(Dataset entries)
════════════════════

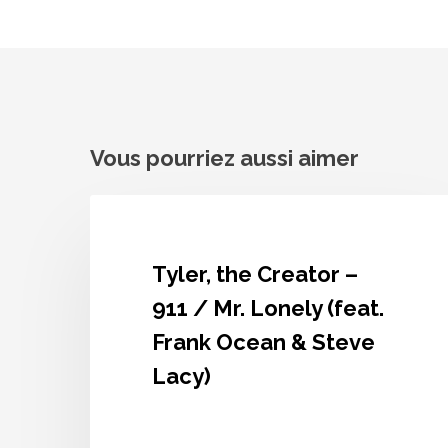
Vous pourriez aussi aimer
Tyler,
the
Creator
–
Tyler, the Creator –
911
/
911 / Mr. Lonely (feat.
Mr.
Frank Ocean & Steve
Lonely
(feat.
Lacy)
Frank
Ocean
&
Steve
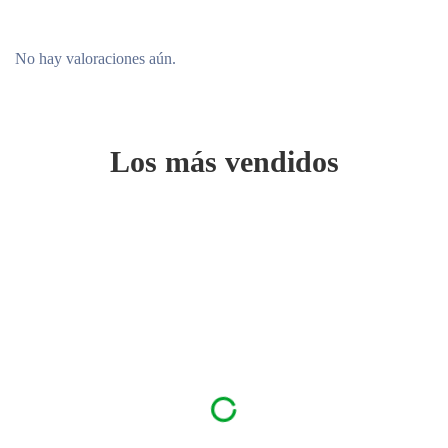
No hay valoraciones aún.
Los más vendidos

════════════════════

» What to produce:
Retype the data in full. Images do not go in the copy.

» Exercise response:
Vous pourriez aussi aimer
Tyler,
the
Creator
–
Tyler, the Creator –
911
/
911 / Mr. Lonely (feat.
Mr.
Frank Ocean & Steve
Lonely
(feat.
Lacy)
Frank
Ocean
&
Steve
No hay valoraciones aún.
Los más vendidos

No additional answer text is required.